The dollar dropped Monday after Federal Reserve Chairman Ben Bernanke pledged anew to keep interest rates at record-lows to nurture the economic recovery, but said the central bank will monitor the sliding U.S. dollar.
Higher interest rates can support a currency as investors transfer funds in search of better returns. Earlier this month, the ECB and BoE maintained their rates at 1 percent and 0.5 percent, respectively, higher than the Fed's current rock-bottom range near zero.
Bernanke's rare remarks about the greenback gave a short-lived boost to the dollar. The 16-nation euro slid to $1.4878, later spiking above the psychologically significant $1.50 mark. The euro bought $1.4987 in late afternoon trading in New York, compared with $1.4893 Friday.
The British pound jumped to $1.6836 from $1.6672, after trading as low as $1.666 after Bernanke's comments. The dollar fell to 88.98 Japanese yen from 89.63 yen.
In remarks to the Economic Club of New York, Bernanke tried to bolster confidence in the dollar without actually raising rates. Economists expect the Fed will hold rates near zero at its next meeting on Dec. 15-16 and into part of next year to help the recovery gain traction.

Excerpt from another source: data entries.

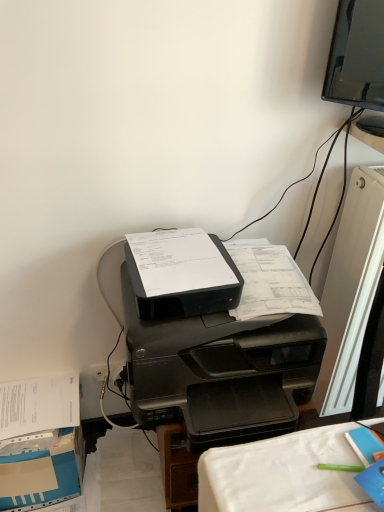 Where is `empty space that is ontop of black plastic printer at center (from a real-world perspective)`? empty space that is ontop of black plastic printer at center (from a real-world perspective) is located at coordinates pyautogui.click(x=249, y=289). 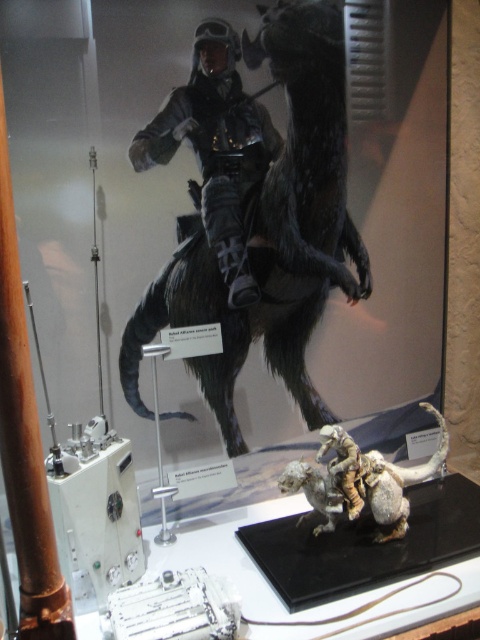 Between furry black horse at center and white matte dinosaur at lower center, which one is positioned higher?

Positioned higher is furry black horse at center.

Consider the image. Is furry black horse at center positioned at the back of white matte dinosaur at lower center?

That is True.

Who is more forward, (313, 72) or (372, 468)?

Point (372, 468) is more forward.

This screenshot has height=640, width=480. Find the location of `furry black horse at center`. furry black horse at center is located at coordinates [x=271, y=234].

Who is more distant from viewer, (x=250, y=129) or (x=398, y=499)?

The point (x=250, y=129) is more distant.

In the scene shown: Does shiny silver spacesuit at upper center have a smaller size compared to white matte dinosaur at lower center?

Indeed, shiny silver spacesuit at upper center has a smaller size compared to white matte dinosaur at lower center.

Does point (204, 202) lie in front of point (442, 433)?

Yes, point (204, 202) is in front of point (442, 433).

Identify the location of shiny silver spacesuit at upper center. (216, 147).

Does furry black horse at center have a larger size compared to shiny silver spacesuit at upper center?

Yes, furry black horse at center is bigger than shiny silver spacesuit at upper center.

Which is behind, point (337, 264) or point (238, 134)?

Positioned behind is point (337, 264).

Identify the location of furry black horse at center. This screenshot has height=640, width=480. (271, 234).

"It is clear from the Chairman's remarks that the dollar's decline is not of sufficient proportions to prompt a change in the U.S. monetary policy," Brown Brothers Harriman analyst Marc Chandler wrote in a research note.
Also Monday, the Commerce Department said retail sales rose more than expected in October due largely to a big rebound in auto sales.
The dollar tends to lose value as a result of better-than-expected economic reports as investors pursue riskier, high-yielding assets in other countries.
In other late trading Monday, the dollar fell to 1.0068 Swiss francs from 1.0135 late Friday, and edged down to 1.0467 Canadian dollars from 1.0517.